The Council of Bars and Law Societies of Europe (CCBE) submitted an Amicus Brief in support of Microsoft in United States v Microsoft. Amicus briefs are the only form of intervention before the courts by a third party which is interested in a given case. They are especially helpful when they expose arguments which may be beyond the knowledge or experience of the court.

Other prominent organisations which submitted their Amicus Briefs include Electronic Privacy Information Center (EPIC), Privacy International, Special UN Rapporteur on the Right to Privacy Joe Cannataci, MEPs Jan Albrecht, Sophie in’t Veld, Viviane Reding, Axel Voss and Birgit Sippel, The New Zealand Privacy Commissioner, European Commission, UK Government, Irish Government and more than 28 technology and media companies, including Apple and Amazon (the full list is available here).

United States v Microsoft started in 2013 when federal agents in the US investigating drug traffickers sought access to emails held in Microsoft’s computer servers in Ireland. They obtained a warrant from the federal court under the Stored Communications Act (SCA) which is a U.S statute governing the privacy of information stored with technology providers. Microsoft provided the U.S government with the customers content information which was an address book stored in the U.S. However, to be fully compliant with the warrant, Microsoft would have also had to provide content it stores and maintains in Ireland. Microsoft refused on the basis that the warrant under the SCA was not intended to apply extraterritorially. It made an initial appeal against the warrant but the court sided with the U.S government, holding Microsoft in civil contempt for failing to comply with the warrant.

Three years later, on a further appeal to the U.S Court of Appeals for the Second Circuit, a three-judge panel unanimously sided with Microsoft and said the legislation was not intended to be extraterritorial. In January 2017 the U.S Government sought a rehearing and review before the Second Circuit Court which was denied ‘en banc’ (by a 4-4 split). What split the panel is the issue of where the access to data in question would take place: in Dublin where the content is physically stored or in the U.S where the access is a click of a button away. Following the U.S Government’s request to review the case the U.S Supreme Court agreed to do so in October 2017.

Over the coming months the U.S Supreme Court will consider whether the U.S Government has statutory authority to use a U.S warrant to access private communications and electronic information stored abroad.

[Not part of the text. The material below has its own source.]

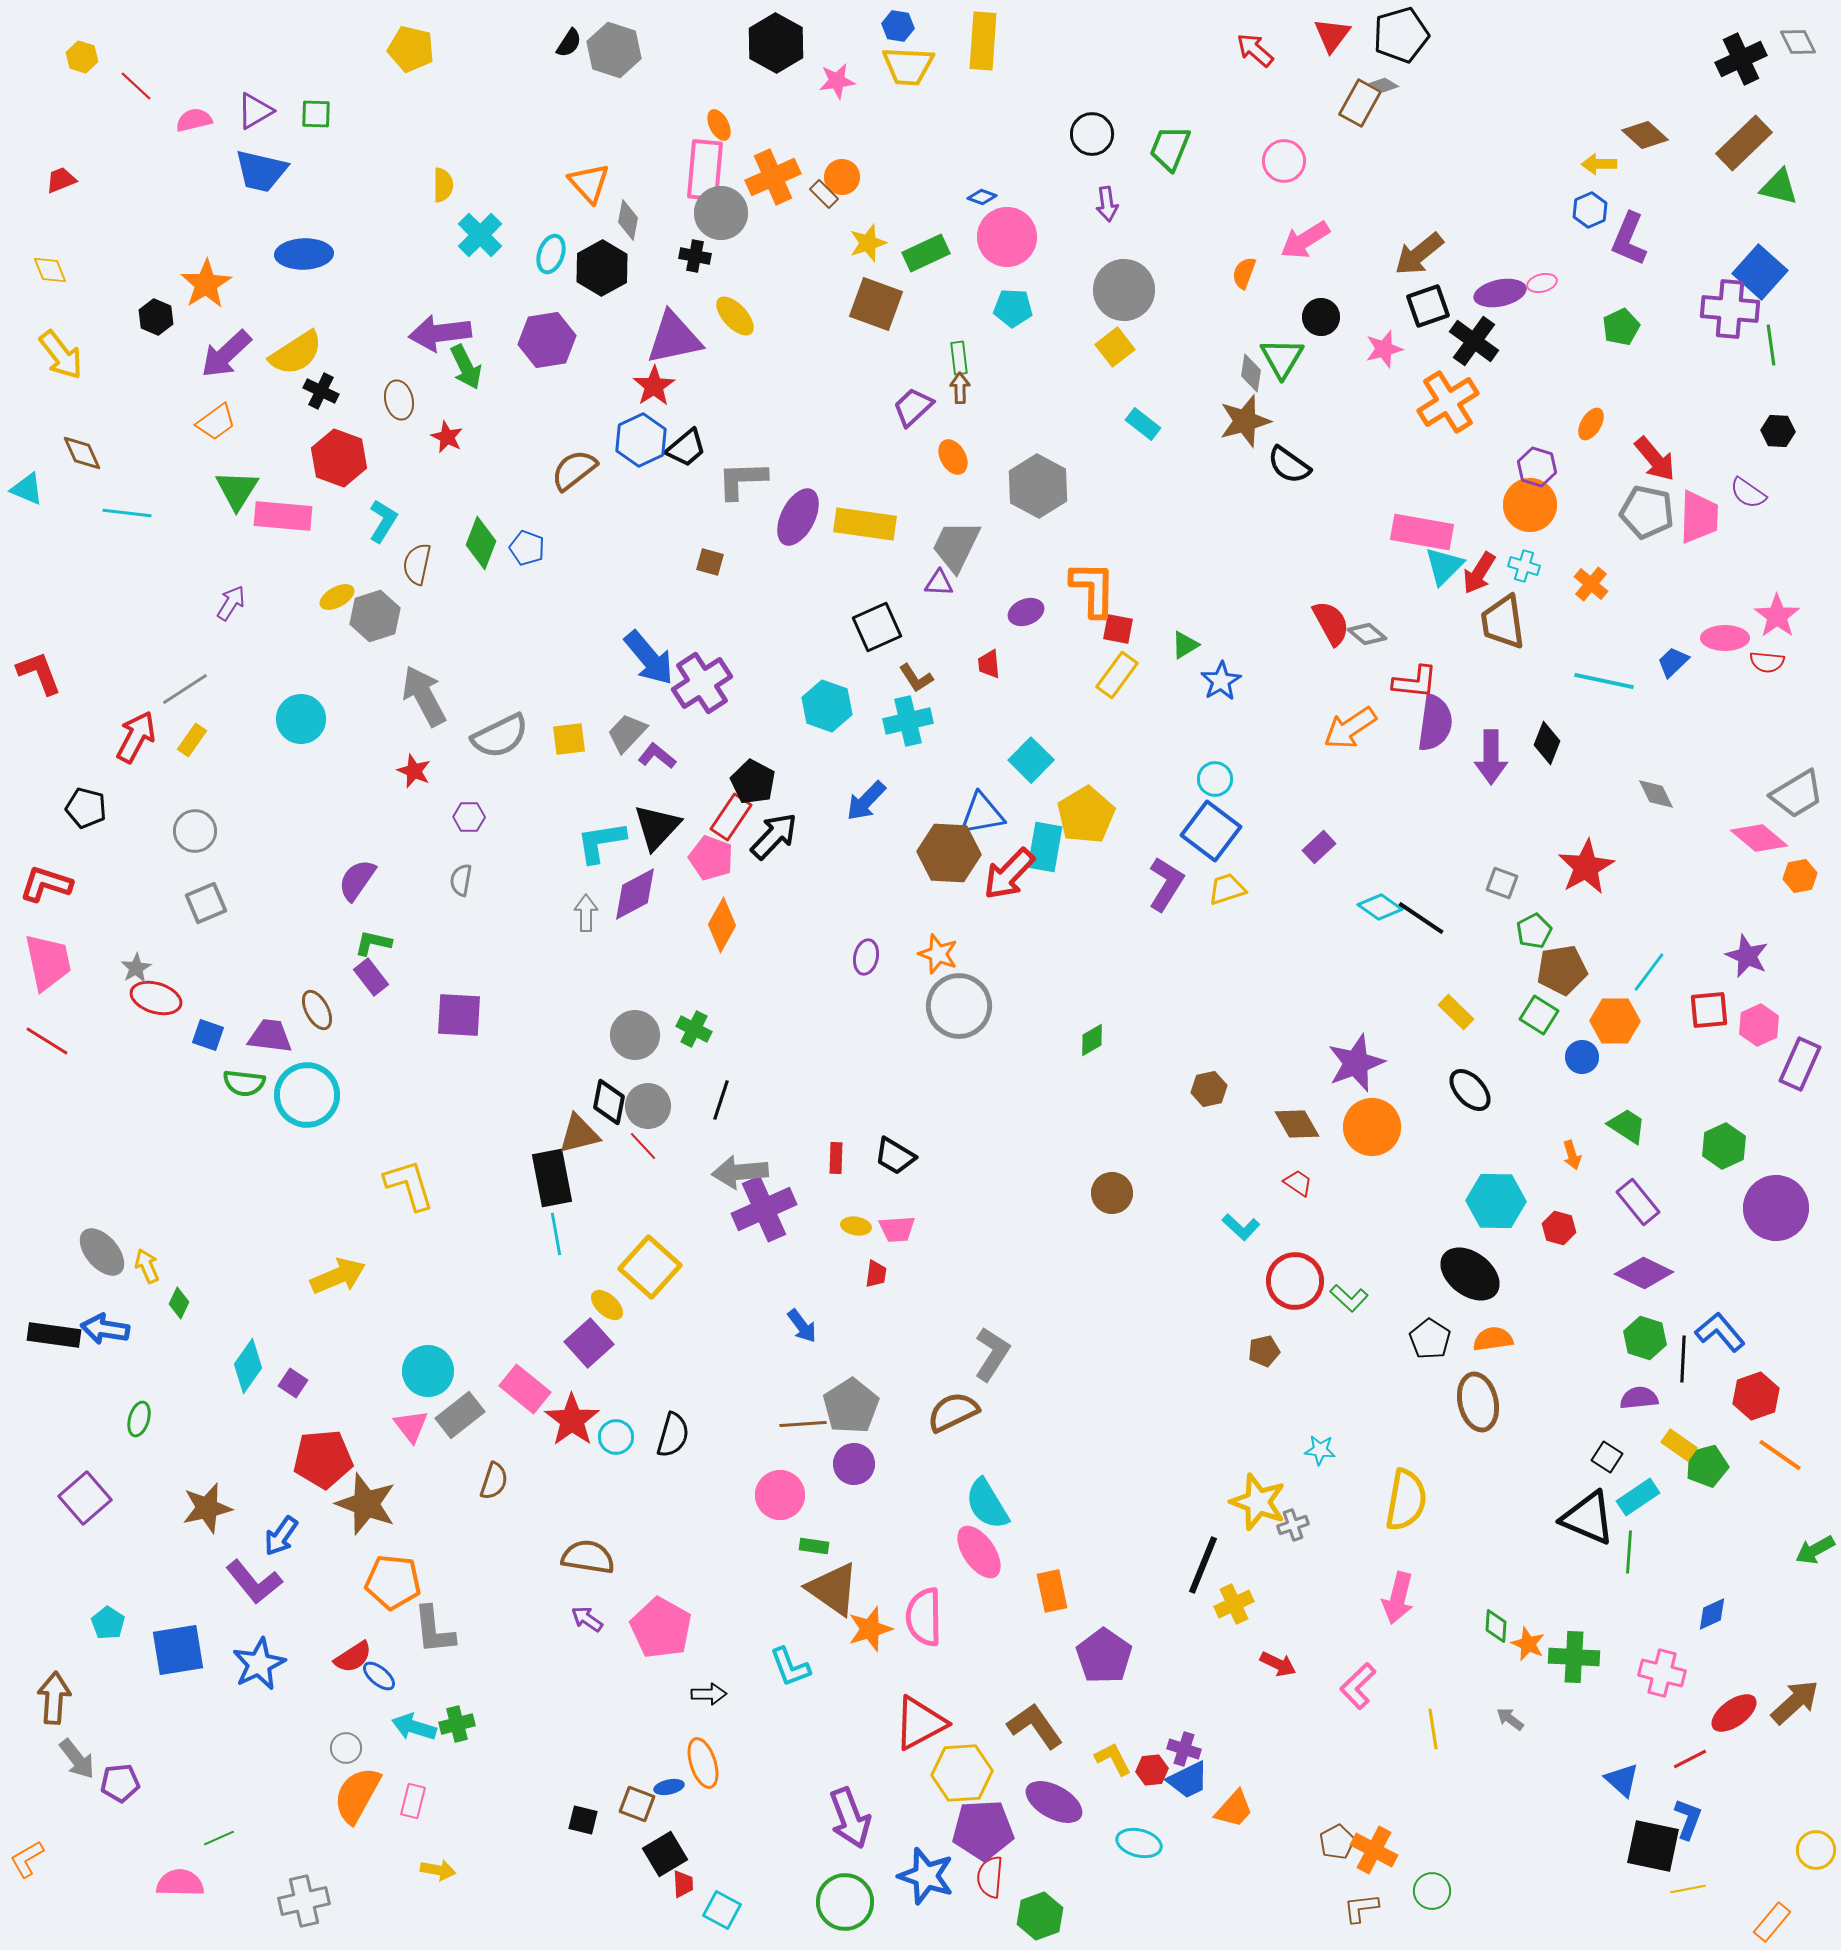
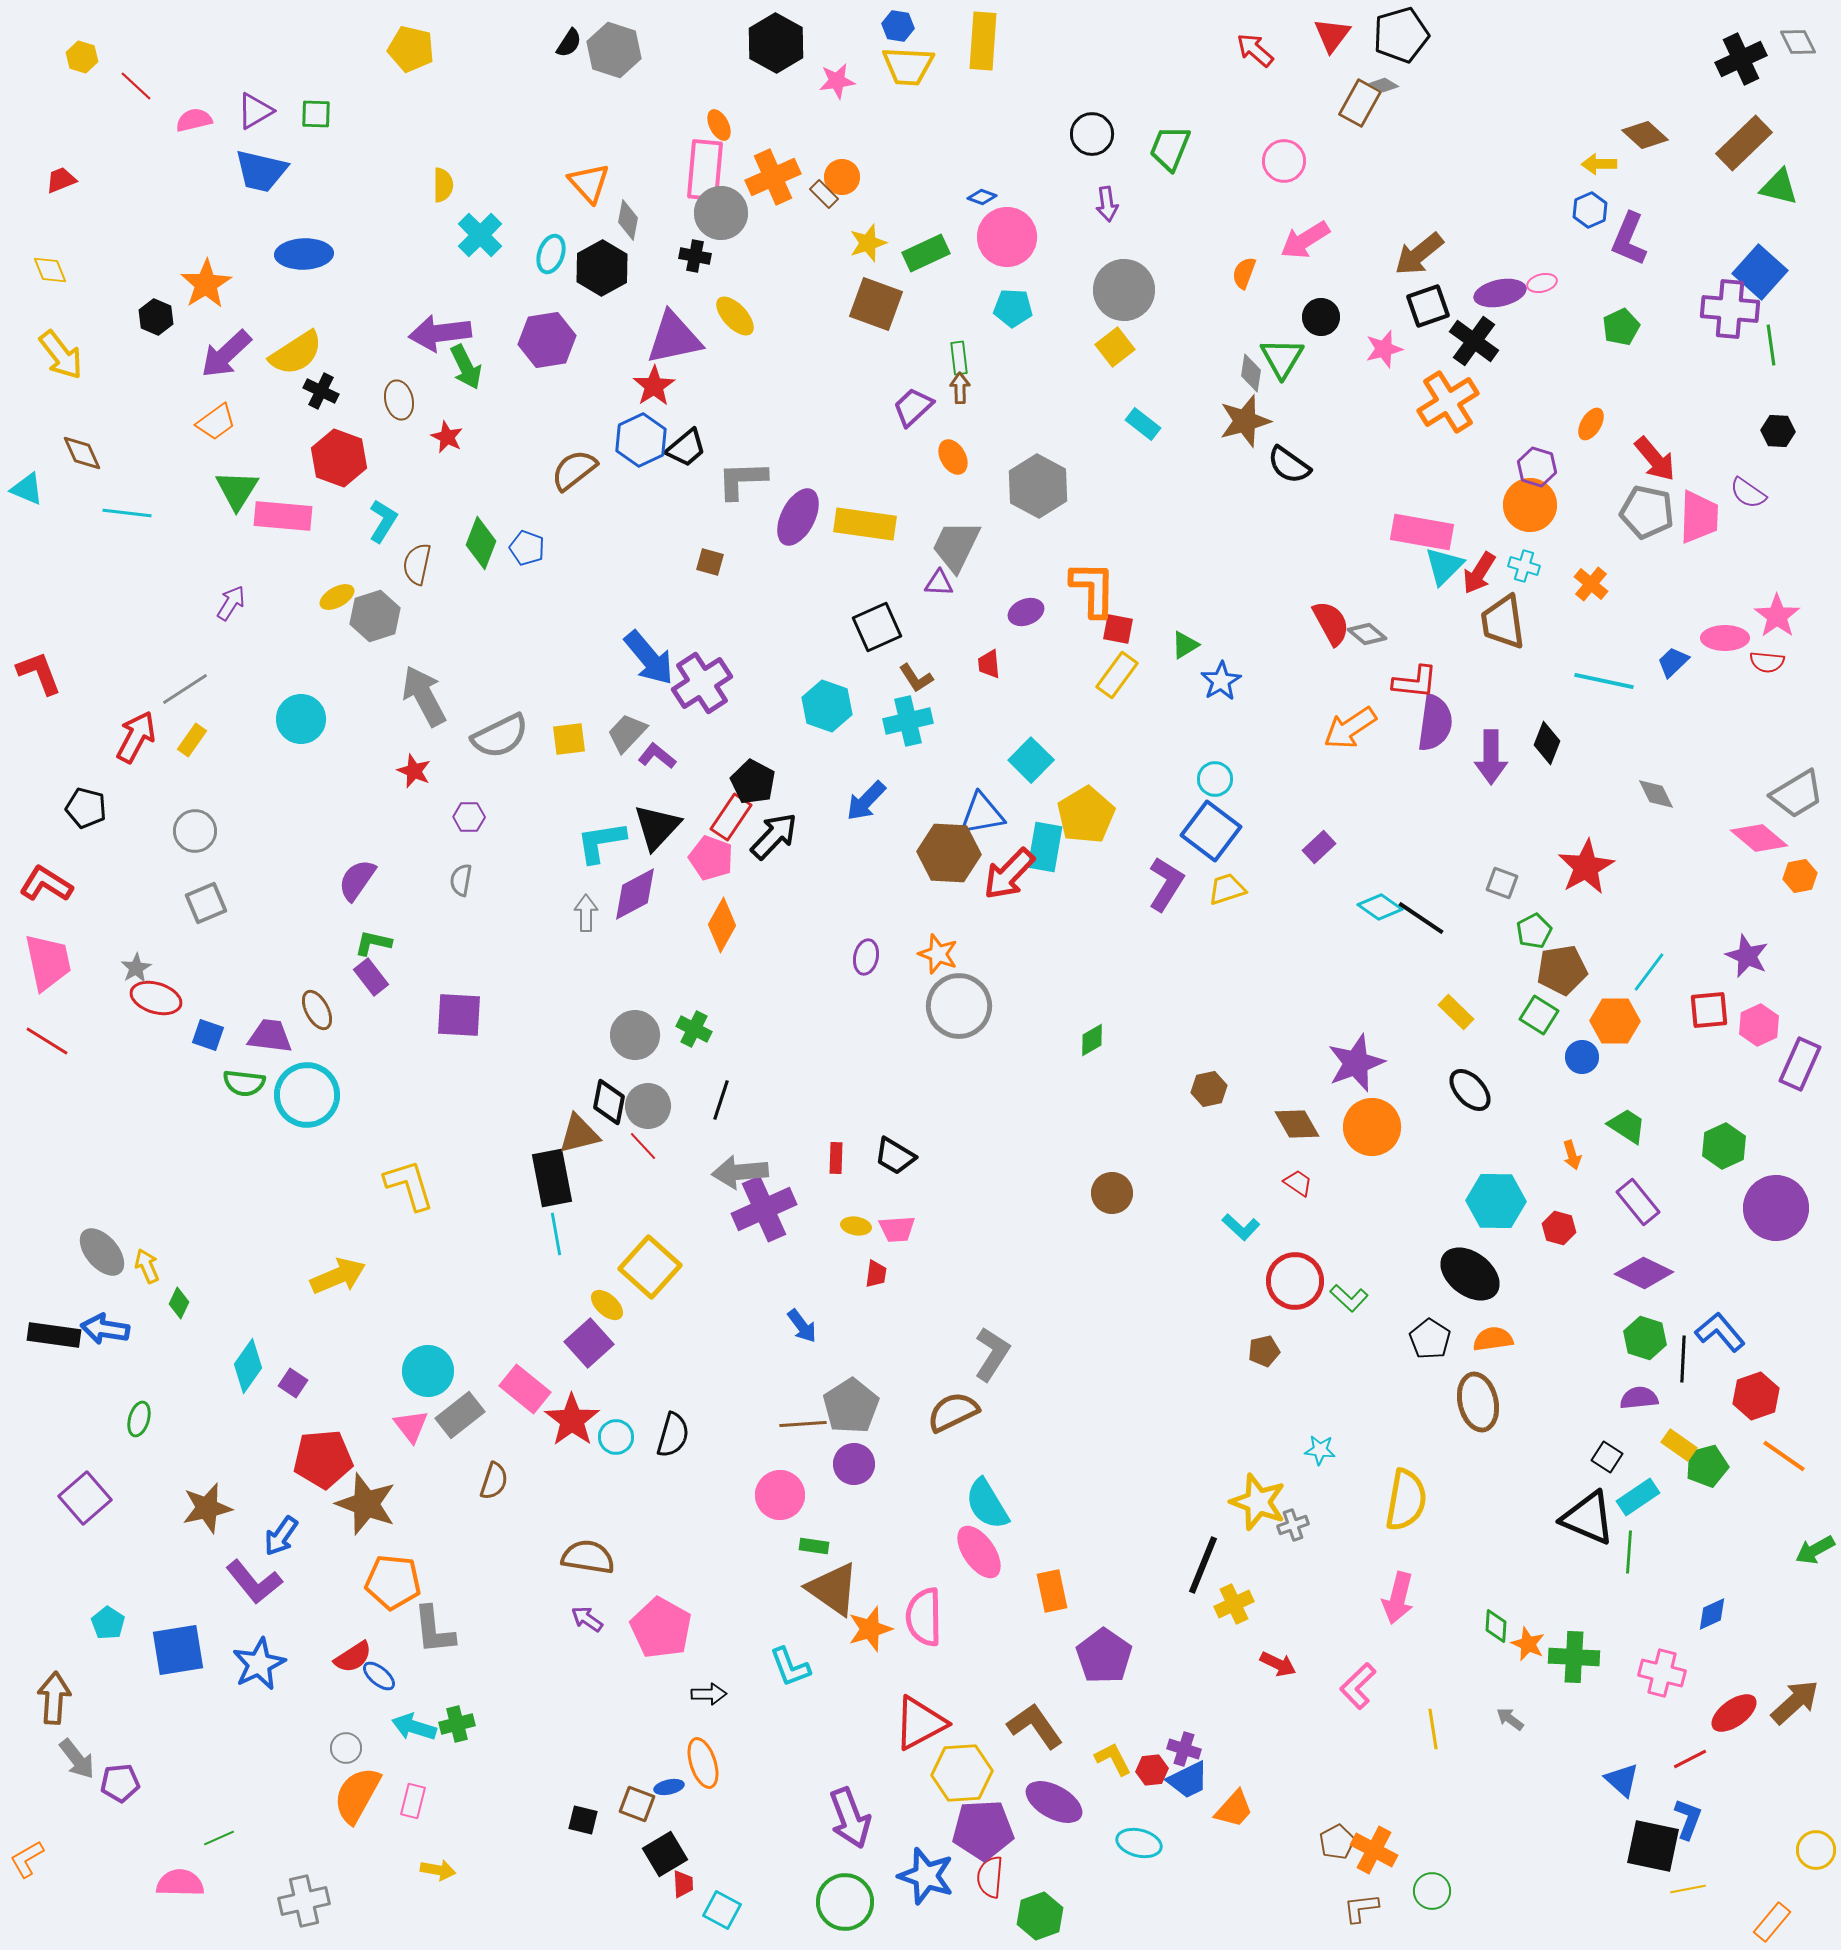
red L-shape at (46, 884): rotated 14 degrees clockwise
orange line at (1780, 1455): moved 4 px right, 1 px down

The case raises significant concerns for lawyers and privacy professionals across Europe. If the U.S Supreme Court rules in favour of the U.S Government, the federal agencies will be able to access data stored abroad, thus significantly expanding the extra-territorial application of the U.S laws. This would have far reaching implications for the individual rights and liberties of EU citizens (and beyond) and would likely carry consequences for such core professional values as the protection of confidentiality of lawyer-client communications. Moreover, it would put many businesses in a situation when compliance with all applicable laws may prove impossible due to the conflict of these laws.

We will be watching closely to see how the case progresses this year. The latest date for the decision to be given is 30 June 2018. This is not a judgment that anyone is able to predict especially given the available judgments in similar cases. It was only a week or so after the Second Circuit’s decision that a federal judge in Pennsylvania took a polar opposite view and compelled Google to comply with search warrants seeking electronic data. Whatever the outcome will be, it will not be the last we will hear on the topic given the controversy the case sparked and the increasing reliance on electronic data and communications around the world.